Unsupervised Metrics Example¶
This notebook contains an example of how unsupervised metrics can be applied to a dataset, how they can be used in other Iguanas modules and how to create your own.
Requirements¶
To run, you’ll need the following:
A dataset containing binary predictor columns
Import packages¶
[1]:
from iguanas.metrics.unsupervised import AlertsPerDay, PercVolume
import pandas as pd
import numpy as np
Create data¶
Let’s create some dummy predictor columns. For this example, let’s assume the dummy predictor columns represent rules that have been applied to a dataset.
[2]:
np.random.seed(0)
y_pred = pd.Series(np.random.randint(0, 2, 1000), name = 'A')
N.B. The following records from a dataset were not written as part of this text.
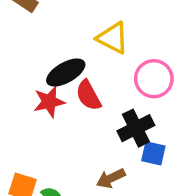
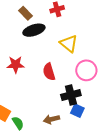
black ellipse: (66, 72) -> (34, 30), moved
red star: (49, 102) -> (16, 65), moved

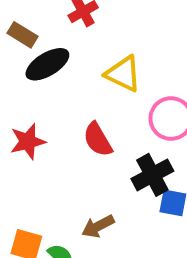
brown arrow: (51, 119) -> (98, 226), moved

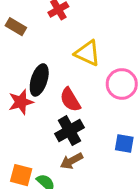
black ellipse: (47, 64) -> (39, 80), moved, turned -40
black cross: (152, 175) -> (69, 131), moved

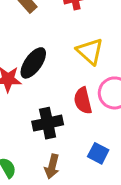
red semicircle: (70, 100) -> (83, 101), moved
brown arrow: (71, 161) -> (52, 166), moved, turned -65

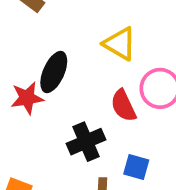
blue square: (98, 153) -> (136, 167), moved

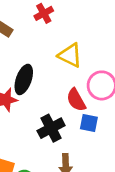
blue square: (136, 167) -> (89, 123), moved

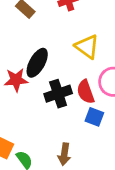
black cross: (51, 128) -> (58, 94), moved

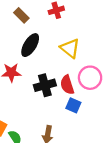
black ellipse: (37, 63) -> (30, 45), moved

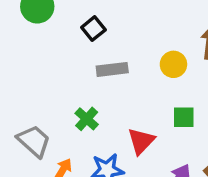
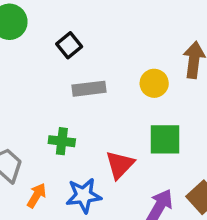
green square: (184, 117) -> (165, 139), size x1.4
green cross: (87, 119) -> (62, 141), turned -35

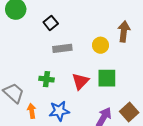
red triangle: (120, 165) -> (80, 81), moved
orange arrow: (37, 195) -> (32, 111), turned -40

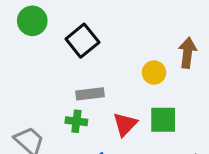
black square: (51, 23) -> (82, 41), size x1.5
gray rectangle: (62, 48) -> (90, 94), moved

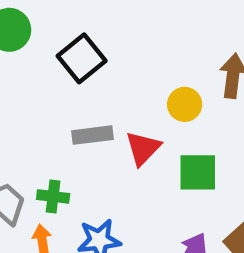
green cross: (76, 121) -> (53, 196), moved
red triangle: (125, 124) -> (143, 148), moved

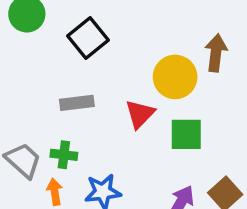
yellow circle: (185, 104) -> (175, 77), size x1.5
gray rectangle: (93, 135) -> (77, 103), moved

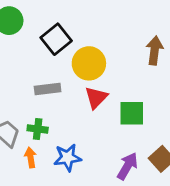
yellow circle: (175, 77) -> (89, 63), moved

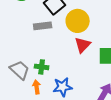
gray rectangle: (48, 89) -> (43, 26), moved

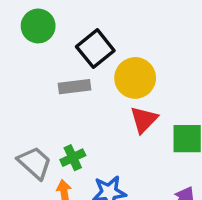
green cross: (42, 67) -> (73, 158), turned -32

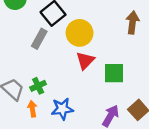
gray rectangle: (74, 87) -> (39, 39), turned -54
y_preds = pd.DataFrame(np.random.randint(0, 2, (1000, 5)), columns=[i for i in 'ABCDE'])
Apply optimisation functions¶
There are currently two unsupervised metrics available:
Alerts per day (calculates the negative squared difference between the daily number of records a rule flags vs the targetted daily number of records flagged)
Percentage of volume (calculates the negative squared difference between the percentage of the overall volume that the rule flags vs the targetted percentage of volume flagged)
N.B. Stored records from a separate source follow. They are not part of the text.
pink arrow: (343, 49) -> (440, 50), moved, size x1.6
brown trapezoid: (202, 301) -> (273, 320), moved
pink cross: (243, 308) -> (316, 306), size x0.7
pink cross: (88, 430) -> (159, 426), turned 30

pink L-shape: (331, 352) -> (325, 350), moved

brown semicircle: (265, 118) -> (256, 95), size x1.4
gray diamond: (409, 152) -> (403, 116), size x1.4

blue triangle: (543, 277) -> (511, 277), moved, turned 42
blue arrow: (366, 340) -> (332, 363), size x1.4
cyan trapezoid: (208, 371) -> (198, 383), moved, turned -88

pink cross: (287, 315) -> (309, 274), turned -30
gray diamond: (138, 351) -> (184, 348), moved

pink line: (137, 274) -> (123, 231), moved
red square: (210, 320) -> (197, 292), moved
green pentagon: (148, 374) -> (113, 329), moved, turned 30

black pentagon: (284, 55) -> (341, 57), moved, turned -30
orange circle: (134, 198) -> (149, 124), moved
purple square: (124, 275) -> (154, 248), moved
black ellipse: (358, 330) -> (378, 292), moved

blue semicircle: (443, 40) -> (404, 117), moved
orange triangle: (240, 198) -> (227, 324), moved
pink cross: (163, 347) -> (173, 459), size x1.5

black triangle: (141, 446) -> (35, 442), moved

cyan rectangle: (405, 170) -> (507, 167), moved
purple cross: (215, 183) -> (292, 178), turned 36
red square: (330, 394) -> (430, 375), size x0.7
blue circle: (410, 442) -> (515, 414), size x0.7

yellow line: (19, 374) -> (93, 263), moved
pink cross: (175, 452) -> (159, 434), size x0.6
Instantiate class and run fit method¶
We can run the .fit() method to calculate the optimisation metric for each column in the dataset.
Alerts per day¶
[3]:
apd = AlertsPerDay(n_alerts_expected_per_day=5, no_of_days_in_file=10)
# Single predictor
rule_apd = apd.fit(y_preds=y_pred)
# Multiple predictors
rule_apds = apd.fit(y_preds=y_preds)
Percentage of volume¶
[4]:
pv = PercVolume(perc_vol_expected=0.02)
# Single predictor
rule_pv = pv.fit(y_preds=y_pred)
# Multiple predictors
rule_pvs = pv.fit(y_preds=y_preds)
Outputs¶
The .fit() method returns the optimisation metric defined by the class:
[5]:
rule_apd, rule_apds
[5]:
(-2061.16, array([-2237.29, -1738.89, -2313.61, -2227.84, -2034.01]))
[6]:
rule_pv, rule_pvs
[6]:
(-0.234256, array([-0.253009, -0.199809, -0.261121, -0.252004, -0.231361]))
The .fit() method can be fed into various Iguanas modules as an argument (wherever the opt_func
parameter appears). For example, in the RuleGeneratorOpt module, you can set the metric used to optimise the rules using this methodology.